The Real Consequences
The results of this inequality go beyond the wealth getting wealthier. It's about people paying more for their healthcare, rent and vet bills without seeing any substantial income improvement. And Collins said the pain and frustration of this kind of society can lead to deep discontent.
"The most powerful affluent rulers understand people are being excluded [and] are monetarily hurting," Collins said, adding that conservative politicians have been good at tapping into a potent "phony populism".
Political Reality
The paradox, Collins points out in his book, is that political leaders have appointed a succession of billionaires to administrative posts. Along with tech billionaires who had short yet influential roles overseeing massive cuts to the federal workforce, other important roles for commerce, treasury, education and the interior are also all billionaires.
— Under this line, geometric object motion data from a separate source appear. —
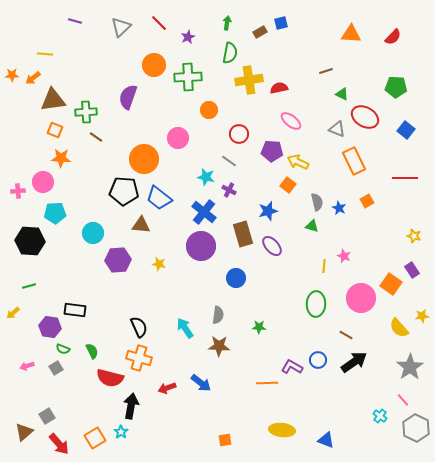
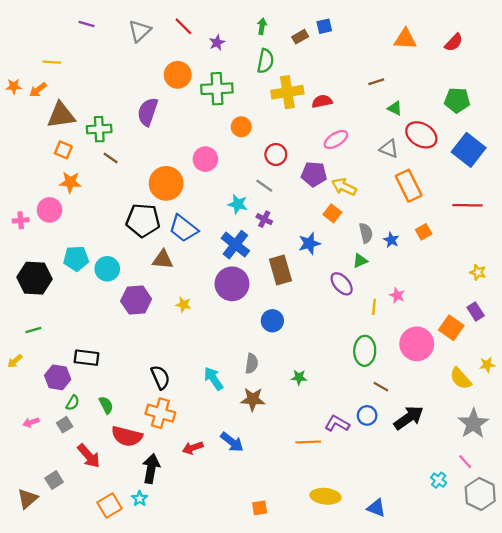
pink ellipse: (291, 121) -> (336, 139), turned -70
blue square: (406, 130) -> (469, 150), size x1.6
cyan pentagon: (55, 213) -> (76, 258), moved
green triangle: (312, 226) -> (360, 261), turned -40
purple ellipse: (272, 246) -> (342, 284), moved
brown line: (346, 335) -> (381, 387), moved
green semicircle: (63, 349) -> (73, 403), turned -80
red arrow: (59, 444) -> (89, 456), moved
This political landscape, along with help from legislative supporters, helped pass major tax legislation, which will make lasting reductions for the wealthy and corporations.
Potential Changes
While legislative bodies continue to argue that immigration and unfavorable commercial treaties are the source of everyone's economic problems, "the question becomes: Will the opposing party, which has also been influenced by the billionaires and big money, be able to meaningfully address the underlying harms?" Collins said.
Liberal leaders, he argues, know what policies are needed to "change wealth distribution", including substantial modifications to the tax system, raising the minimum wage and empowering worker groups.
"It was so, so close, and the law really did represent the will of the majority of people who really want lawmakers to solve some of these urgent problems," Collins said. "Wealthy influence is not about building so much as preventing. It's easier to block than it is to make something substantial take place, but the historical precedent is there. We know what that looks like."
Collins is positive that there can be change, but said it would require ongoing legislative effort.
"It may be before we know it that the pendulum swings back, and then it really is about preserving a continuous public campaign to make progress on this severe disparity we're living in," he said. "We can solve this. It is fixable."